董事会本身可能必须推动特定回合的得分。当放置每一块瓷砖时,董事会都会记录下来。当最后一个图块(一轮)被放置后,棋盘必须获得所有有新添加图块的方格(将计算这些方格的奖金)以及所有先前放置的当前回合为“的图块”重用”。
例如,玩 CAT
C AT
C 属于双字母分数。因此,本回合的得分为 C.Value*2 + A.Value + T.Value。
下一个玩家放置一个 S 来制作 CATS。 S 落在三重词分数上。因此,本回合的得分为(C.Value + A.Value + T.Value + S.Value)*3。应用图块的奖励后,必须将其“停用”,以便将来“重复使用”该图块时也不会获得该奖励。
这意味着一些奖励适用于放置在正方形中的图块,而其他奖励则应用于在计算出各个字母的奖励后组成新单词的图块集合。
给定一个或多个在回合中已填充图块的方格,棋盘可以通过向左移动直到棋盘边缘(或直到空方格)找到已创建的单词的开头并遍历直到达到相同的条件。董事会可以找到通过类似的向右和向下遍历创建的单词结尾。每次新放置的图块与现有图块相邻时,您还必须遍历单词的开头和结尾(您可以在一个回合中创建许多单词)。
给定一个单词集合(每个单词由一个包含可能的 LetterBonus 的 Square 和一个具有值的 Tile 组成),棋盘(或每个单词本身)计算 BaseValue(Tile 值的总和 - 应用任何 LetterBonuses),然后应用 WordBonus (如果有的话)以获得圣言的最终价值。
The Board itself will probably have to drive the scoring for a given round.
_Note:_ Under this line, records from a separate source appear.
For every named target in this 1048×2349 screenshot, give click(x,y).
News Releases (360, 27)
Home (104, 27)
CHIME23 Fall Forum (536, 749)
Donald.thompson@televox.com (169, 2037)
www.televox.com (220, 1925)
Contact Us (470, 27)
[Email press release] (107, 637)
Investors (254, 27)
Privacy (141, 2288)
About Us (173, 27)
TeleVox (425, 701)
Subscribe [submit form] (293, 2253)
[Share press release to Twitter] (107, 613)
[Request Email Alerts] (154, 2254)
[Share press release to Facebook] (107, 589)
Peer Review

As each Tile is placed, the Board makes note of it. When the last Tile (for a turn) has been placed, the Board must get all of the Squares that have a newly added tile (the Bonus for these Squares will be calculated) AND all of the previously placed Tiles that the current turn is "reusing".
For example, play CAT
C A T
C falls on Double Letter Score. So, the score for the turn is C.Value*2 + A.Value + T.Value.
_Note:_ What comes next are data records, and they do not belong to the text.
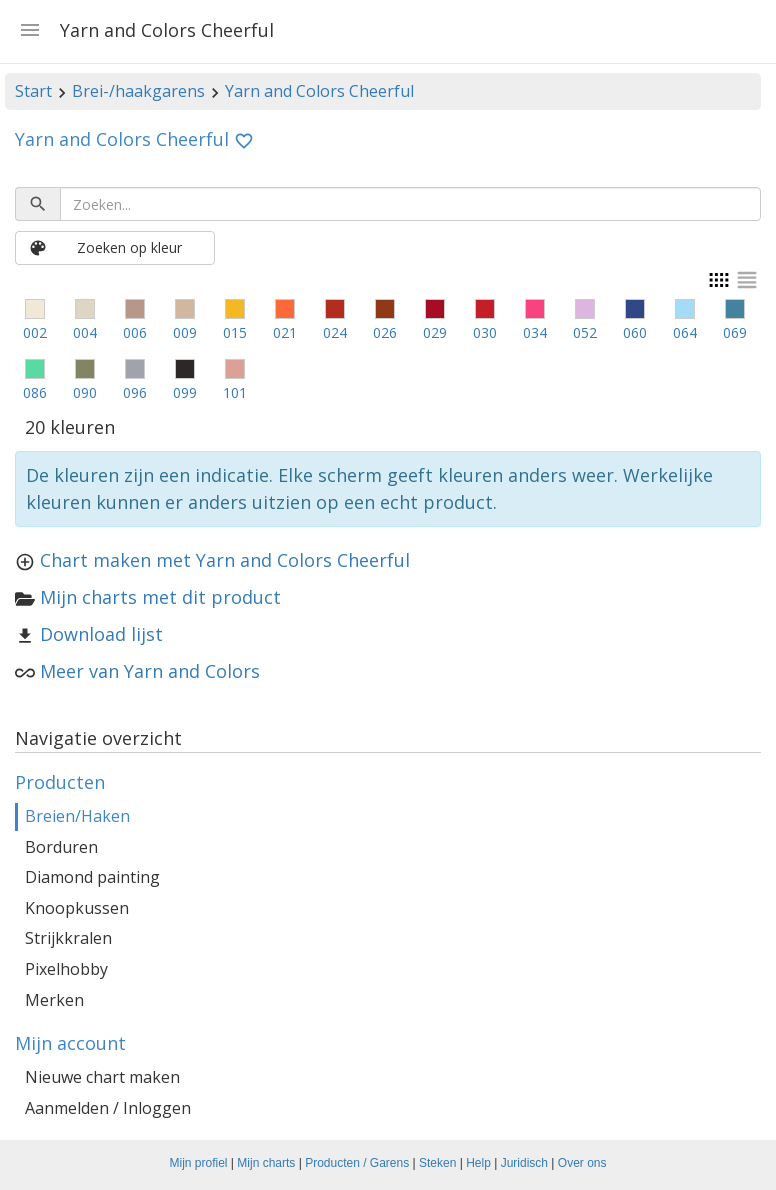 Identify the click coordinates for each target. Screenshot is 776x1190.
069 (735, 332)
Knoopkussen (77, 908)
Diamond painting (92, 877)
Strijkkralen (68, 938)
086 (35, 392)
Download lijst (101, 634)
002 (35, 332)
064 (685, 332)
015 (235, 332)
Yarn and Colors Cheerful (319, 91)
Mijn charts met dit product (160, 597)
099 (185, 392)
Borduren (61, 847)
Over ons (582, 1163)
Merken (54, 1000)
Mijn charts (266, 1163)
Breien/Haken (77, 816)
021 (285, 332)
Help (478, 1163)
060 (635, 332)
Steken (437, 1163)
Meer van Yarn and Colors (150, 671)
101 (235, 392)
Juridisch (524, 1163)
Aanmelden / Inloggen (108, 1108)
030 (485, 332)
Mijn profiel (199, 1163)
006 (135, 332)
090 (85, 392)
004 (85, 332)
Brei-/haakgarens (138, 91)
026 (385, 332)
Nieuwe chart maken (102, 1077)
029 (435, 332)
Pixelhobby (66, 969)
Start (33, 91)
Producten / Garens (357, 1163)
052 (585, 332)
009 (185, 332)
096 (135, 392)
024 (335, 332)
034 (535, 332)
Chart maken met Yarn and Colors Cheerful (225, 560)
Next player places an S to make CATS. S falls on Triple Word Score. So, the score for the turn is (C.Value + A.Value + T.Value + S.Value)*3. When a Tile's Bonus has been applied, it must be "Deactivated" so that future "reuses" of that Tile do not also get the Bonus.
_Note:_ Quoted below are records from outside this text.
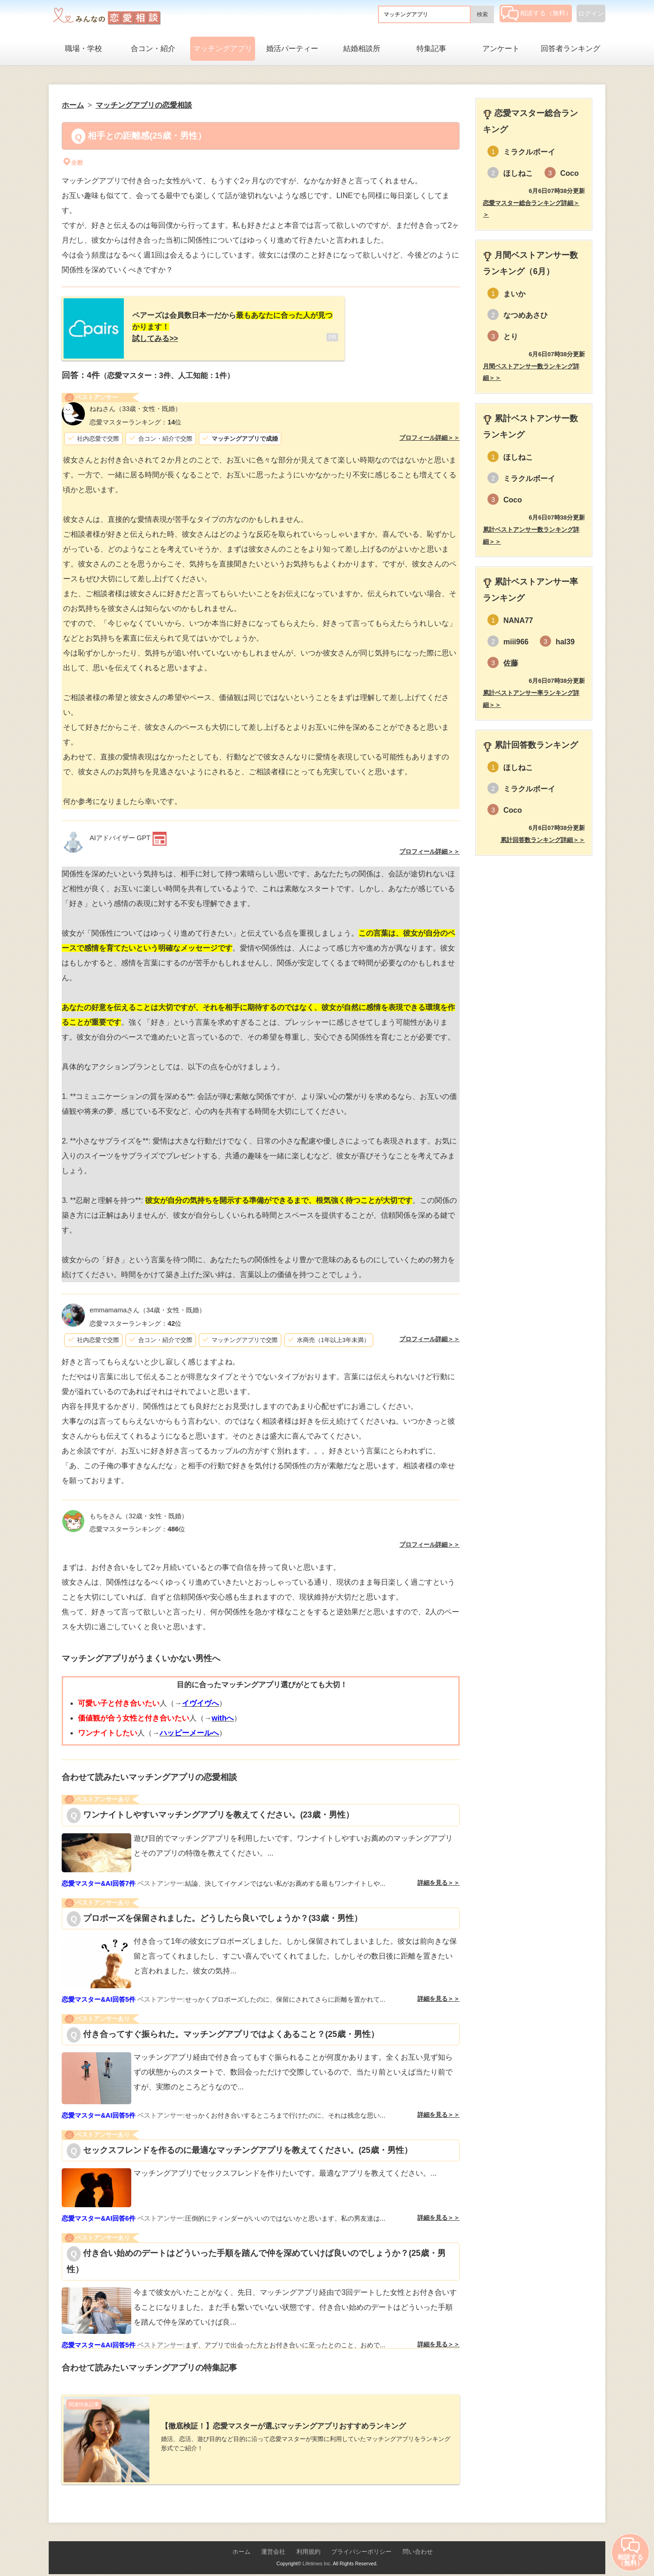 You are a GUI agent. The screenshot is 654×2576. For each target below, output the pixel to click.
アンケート (500, 48)
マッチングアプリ (222, 48)
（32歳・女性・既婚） (139, 1512)
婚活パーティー (292, 48)
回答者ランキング (570, 48)
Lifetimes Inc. (317, 2556)
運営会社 (273, 2543)
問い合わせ (418, 2543)
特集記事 (431, 48)
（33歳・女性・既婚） (135, 405)
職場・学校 (83, 48)
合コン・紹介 (153, 48)
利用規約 (308, 2543)
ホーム (241, 2543)
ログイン (591, 13)
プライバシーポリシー (361, 2543)
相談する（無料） (536, 13)
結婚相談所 (361, 48)
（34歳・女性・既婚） (147, 1306)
The implication is that some Bonuses apply the Tile placed in the Square while others apply to the collection of Tiles that make up the new Word AFTER the Bonuses for the individual letters have been calculated.
Given one or more Squares that have been filled with Tile(s) during a turn, the Board can find the Start of the Word(s) that have been created by traversing left until the edge of the board (or until an empty Square) and traversing up until the same condition. The Board can find the End of the Word(s) that have been created by similarly traversing right and down. You also have to traverse to the Start and End of words each time a newly placed Tile is Adjacent to an existing Tile (you could create many words during a turn).
Given a collection of Words (each composed of a Square containing a possible LetterBonus and a Tile with a Value), the Board (or each Word itself) computes the BaseValue (Sum of Values of Tiles - applying any LetterBonuses) and then applies the WordBonus (if any) to get the ultimate value of the Word.